Distracted Boyfriend

The vote has been held, and the results have come in: "Distracted Boyfriend" is the biggest meme of 2017. The meme's rise in popularity has been charted out by Vox, from its simple beginnings as an image with the caption "tag that friend who falls in love every month" to its more subversive later incarnations where the other girl's face is replaced with everything from "socialism" to the weird pointy "S" that middle schoolers always draw on their textbooks. As Vox's Aja Romano points out, the meme's popularity is due to its perfect combination of simplicity and versatility.
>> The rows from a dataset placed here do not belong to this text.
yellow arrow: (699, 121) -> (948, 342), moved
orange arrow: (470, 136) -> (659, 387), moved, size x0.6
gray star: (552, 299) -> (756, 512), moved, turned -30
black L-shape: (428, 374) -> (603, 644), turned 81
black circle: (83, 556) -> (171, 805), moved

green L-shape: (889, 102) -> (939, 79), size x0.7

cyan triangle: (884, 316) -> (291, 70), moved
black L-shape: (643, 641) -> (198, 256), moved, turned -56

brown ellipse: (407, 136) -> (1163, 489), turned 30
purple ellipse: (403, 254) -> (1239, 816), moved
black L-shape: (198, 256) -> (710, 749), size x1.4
So where did it come from? Amusingly enough, before this picture was Distracted Boyfriend, it used to just be an everyday stock image on Shutterstock, taken by Barcelona-based photographer Antonio Guillem. As written by New York Magazine, the original photo wasn't the most popular one out of Guillem's portfolio, selling about 700 times a year, while his company sells over 1,600 photos a day in total. Guillem names the models in the photo as being Laura and Mario, and says the photo was only one of a 2015 series taken in Gerona, Catalonia, as a representation of an "infidelity" theme. According to Guillem, he had no idea until recently that the Distracted Boyfriend meme existed (or what a meme was!) until one of the models in the photo showed it to him.

Salt Bae

In a short time, Salt Bae has become an internet legend. His fanciful sprinkling gesture has been mimicked by everyone from chefs to athletes, and his style of skilled, sensual meat preparation has made him a pin-up. However, while the Salt Bae meme is relatively new, the man behind the myth has been cutting steaks for a long time. His name is Nusret Gökçe, and if you look at his Instagram, you'll find many more videos of him carving up slabs of meat.
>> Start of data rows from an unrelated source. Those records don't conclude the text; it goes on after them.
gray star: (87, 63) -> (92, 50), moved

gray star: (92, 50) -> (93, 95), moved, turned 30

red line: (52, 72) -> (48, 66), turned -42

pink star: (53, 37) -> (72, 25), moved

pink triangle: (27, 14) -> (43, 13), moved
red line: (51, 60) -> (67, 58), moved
According to NBC News, Gökçe is originally from Turkey, and he grew up in poverty, being forced to quit school at 5 years old. As a teenager, he worked 13-hour days as a kitchen runner at a butcher shop, dreaming of one day starting up his own restaurant. As an adult, he finally did just that: he opened up his steakhouse Nusr-et in Istanbul, and it became successful enough that he opened branches in Abu Dhabi, in Dubai, and in other locations around the world. 

Finally, in 2017 he became the Salt Bae, and his meat preparation skills gained the awe and appreciation of millions. Salt Bae's technique even impressed actor Leonard DiCaprio, who flew all the way to Istanbul so he could receive meat prepared by the man himself.

Grumpy Cat

Update: After coming down with a urinary tract infection, Grumpy Cat died in May 2019 at the age of 7.
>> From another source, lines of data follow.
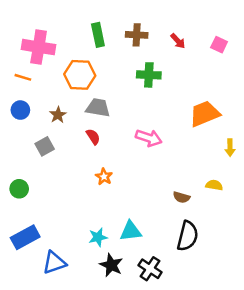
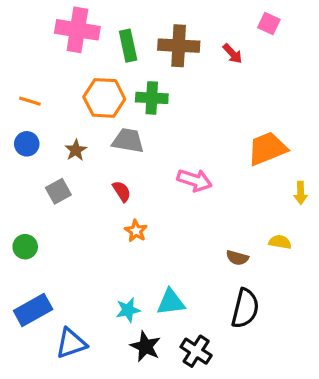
brown cross: (137, 35) -> (179, 46), size x1.4
pink square: (219, 45) -> (269, 24), moved
pink cross: (39, 47) -> (77, 30), moved
green cross: (149, 75) -> (152, 98), moved
red semicircle: (93, 137) -> (122, 191), moved

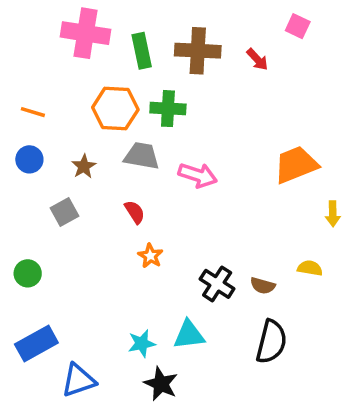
pink arrow: (195, 180) -> (198, 175), moved
black cross: (196, 351) -> (217, 284), moved

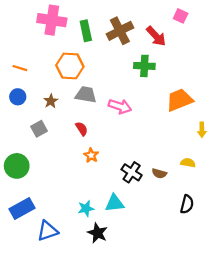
brown cross: (198, 51) -> (120, 31), turned -30
red arrow: (257, 59) -> (156, 36), size x1.5
green cross: (168, 109) -> (144, 66), moved
green circle: (28, 273) -> (17, 166), size x1.5
black semicircle: (271, 342) -> (187, 204), moved, size x0.7

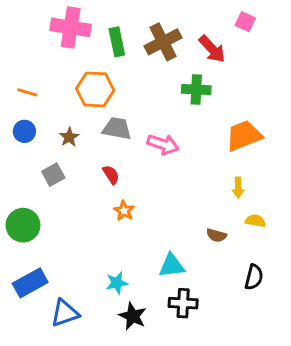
yellow arrow: (202, 130) -> (238, 188), moved
black cross: (132, 172) -> (183, 303), moved, turned -30
cyan triangle: (115, 203) -> (172, 266), moved

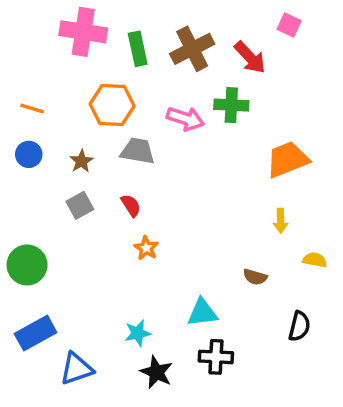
pink arrow: (163, 144) -> (185, 119), moved
gray square: (53, 175) -> (80, 205), moved
yellow semicircle: (255, 221) -> (315, 260), moved

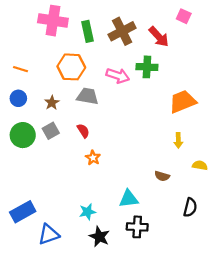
green circle: (27, 265) -> (23, 135), moved

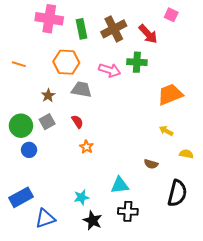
blue circle: (18, 98) -> (29, 150), moved
yellow arrow: (178, 140) -> (166, 131), turned 120
black semicircle: (190, 207) -> (177, 193), size x1.5

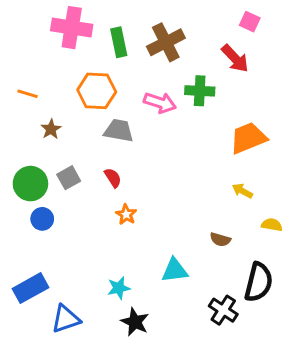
red arrow: (148, 34) -> (235, 58), moved
brown star: (48, 95) -> (51, 129), moved
black cross: (128, 211) -> (223, 310), moved, turned 30

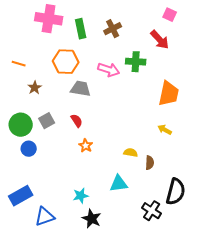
brown cross: (166, 42) -> (113, 29), size x0.7
orange trapezoid: (248, 138) -> (169, 94), turned 124
yellow semicircle: (272, 225) -> (131, 153), moved
brown semicircle: (220, 239) -> (150, 163), turned -104

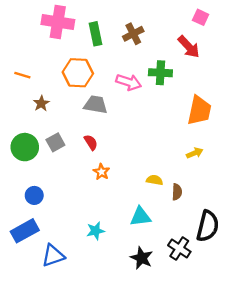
yellow arrow: (165, 130) -> (195, 153), turned 128
blue circle: (29, 149) -> (34, 195), moved
black star: (92, 219) -> (142, 258), moved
If there's one internet pet who has received the same level of adoration as Doge, it's Grumpy Cat. Just as Doge embodies the qualities people love about dogs, Grumpy Cat was a hero to feline fans everywhere due to her perpetually annoyed expression. According to the Telegraph, the real Grumpy Cat actually had the even more awesome name of "Tardar Sauce," and the tidal wave of internet popularity that her contemptuous expression engendered has completely changed the life of her owner.

Tardar Sauce's distinct appearance was caused by feline dwarfism combined with a severe underbite. She belonged to Arizona native Tabatha Bundesen, and back when the original photo was taken, Bundesen was struggling to making ends meet as a waitress. That all changed when Bundesen's brother posted the famous photo of Tardar Sauce's face onto the internet.

Since those early days, Bundesen has made millions of dollars from Grumpy Cat merchandise, books, a brand of iced coffee, a film deal, and even an appearance by Tardar Sauce on the bag of Friskies Party Mix, according to Business Wire. Somewhat ironically, Mental Floss explains that despite Tardar Sauce's grumpy expression, she was actually a happy, playful, frisky cat ... particularly compared to her brother Pokey, who is apparently the real grumpy one.